Silicon Valley has seen a significant increase in the field of artificial intelligence for over a year, with investments directed towards startups that rely on artificial intelligence technologies to make significant progress. Meanwhile, big companies are striving to maintain their leading position through massive investments amounting to tens of billions annually.
In this battle, all means are allowed to recruit talented individuals capable of training and adapting artificial intelligence models to meet the company’s and its clients’ needs, according to “Lee Zeke” newspaper.

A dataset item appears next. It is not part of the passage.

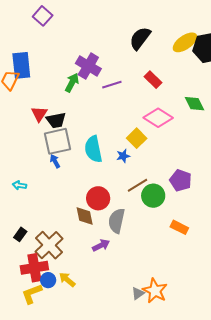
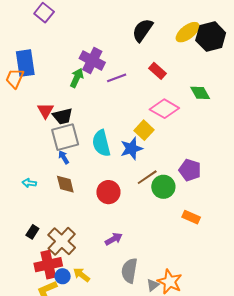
blue star: (123, 156) -> (131, 149), size x1.6
brown diamond: (85, 216) -> (65, 184), moved
gray semicircle: (117, 221) -> (129, 271), moved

Candidates do not hesitate to specify their requirements before considering a job offer. Aravind Srinivas, the founder and CEO of “Purplecity,” a search engine that uses generative artificial intelligence to answer user questions, affirmed: “I tried to hire a talented individual working at “Meta” with extensive experience, do you know what he told me? He said, ‘Come back when you have 10,000 “H100″ graphics processing units.”
The employee’s request means obtaining graphics chips from “Nvidia,” costing up to $40,000 each, used in training artificial intelligence models. This was confirmed by the founder and CEO of “Purplecity” with a sigh, saying: “This will cost us billions, and we will need to wait five to ten years to get the chips from “Nvidia.”
For established companies, sometimes it may be easier to acquire a startup instead of trying to attract talented employees one by one. Last June, “Databricks” chose to pay $1.3 billion to acquire “MosaicML,” a startup in the field of generative artificial intelligence, rather than hiring its own team. This investment highlights the significant value of experienced engineers in artificial intelligence and their importance.
Prior to the acquisition, the value of “MosaicML” was only $222 million. “Databricks” agreed to pay six times this amount to acquire exceptional talents, according to Patrick Windle, one of the company’s founders.
As for Microsoft, acquiring startups can be complex due to competition authorities’ vigilance. The tech giant, which invested billions in “OpenAI,” does not want to rely entirely on a startup. Therefore, to lead its own teams, it chose to poach two founders of the startup “Inflexion AI” specializing in generative artificial intelligence and developing personal chatbots, benefiting from most of the company’s team members.
In this way, companies demonstrate their readiness to do whatever it takes to persuade talented engineers to join them in the face of intense competition.